En los Países Bajos, la tradición y la innovación se entrelazan todo el tiempo: obras maestras artísticas, molinos de viento, tulipanes y cafés con velas coexisten con una arquitectura innovadora, un diseño de vanguardia y una vida nocturna fenomenal.

El legado de los maestros holandeses como Rembrandt, Vermeer, Van Gogh, Frans Hals, Hieronymus Bosch, Piet Mondrian y MC Escher cuelgan en las paredes de los museos de fama mundial de los Países Bajos, junto con obras holandesas contemporáneas.

La influencia holandesa en la construcción abarca más de un milenio, desde magnificas obras medievales románicas y góticas hasta creaciones renacentistas holandesas, casas revolucionarias de la Edad de oro y proyectos de ingeniería como canales, neoclasicismo, Berlage y la Escuela de Amsterdam, funcionalismo, modernismo, estructuralismo, neorrealismo, postmodernismo y neomodernismo, con estructuras pioneras que dejan su huella en los paisajes urbanos.

netherlandsLa geografía juega un papel clave en los paisajes emblemáticos de los Países Bajos. Más de la mitad del país está debajo del nivel del mar, y el 20% ha sido recuperado del mar, lo que hace omnipresentes las hileras de pólderes (áreas de tierra drenada). Los vientos ininterrumpidos del Mar del Norte han impulsado molinos de viento desde el siglo XIII, bombeando agua sobre los diques y moliendo harina y más. Aproximadamente dos tercios de la superficie están dedicados a la agricultura, incluidos los campos de los tulipanes tan característicos de los Países Bajos.

Los paisajes planos y fabulosos hacen que el ciclismo en los Países Bajos sea un placer.
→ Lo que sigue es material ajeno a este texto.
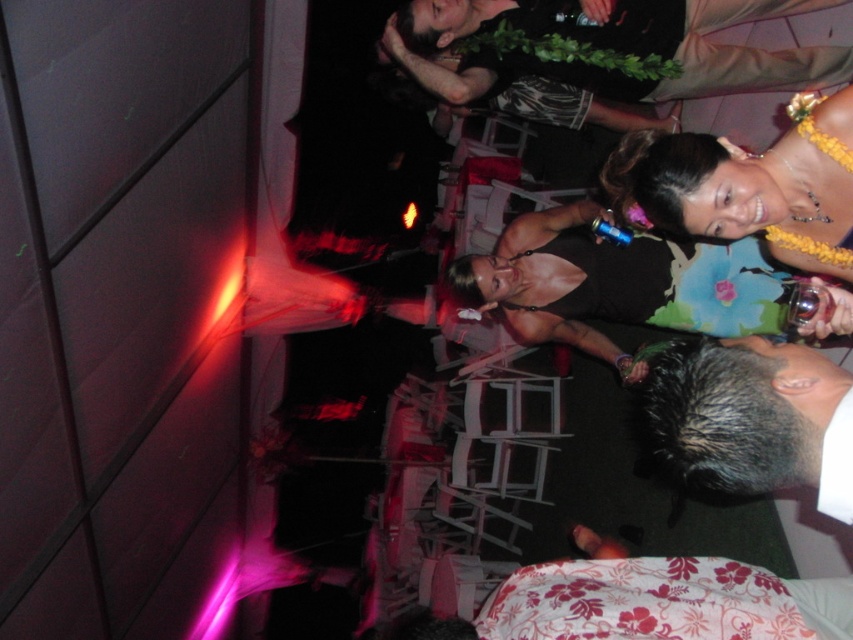 Question: In this image, where is light brown leather jacket at upper center located relative to gray hair at lower right?

Choices:
 (A) left
 (B) right

Answer: (B)

Question: Which of these objects is positioned farthest from the gray hair at lower right?

Choices:
 (A) floral fabric lei at upper right
 (B) light brown leather jacket at upper center
 (C) floral fabric dress at center

Answer: (B)

Question: Does light brown leather jacket at upper center come in front of gray hair at lower right?

Choices:
 (A) yes
 (B) no

Answer: (B)

Question: Which point is farther from the camera taking this photo?

Choices:
 (A) (679, 248)
 (B) (662, 426)
 (C) (485, 77)
 (D) (624, 141)

Answer: (C)

Question: In this image, where is light brown leather jacket at upper center located relative to gray hair at lower right?

Choices:
 (A) left
 (B) right

Answer: (B)

Question: Among these points, which one is nearest to the camera?

Choices:
 (A) (x=583, y=1)
 (B) (x=590, y=234)

Answer: (A)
El ciclismo es una parte integral de la vida y los lugareños viven de sus bicicletas: más de un cuarto de todos los viajes en todo el país son en bicicleta, llegando a más de un tercio en las grandes ciudades. Los puntos de alquiler de bicicletas son omnipresentes y el país está entrecruzado por unos 32,000km de carriles para bicicletas. Tome sus dos ruedas y comience a explorar.

Cuando los holandeses dicen café, se refieren a un pub, y de ellos hay miles en los Países Bajos. En un país que valora socializar y conversar más que beber, los cafés son lugares para la contemplación y la camaradería. Muchos cafés tienen terrazas al aire libre, que son gloriosas en verano y a veces cubiertas y calentadas en invierno.

La mayoría sirven comida, desde bocadillos hasta platos más complejos y sobre todo riquísimos. Los más atmosféricos son bruin cafés (café marrón), llamados así por las manchas de nicotina de siglos pasados, los lugares mejores para experimentar el estado holandés de gezelligheid (cordialidad, comodidad).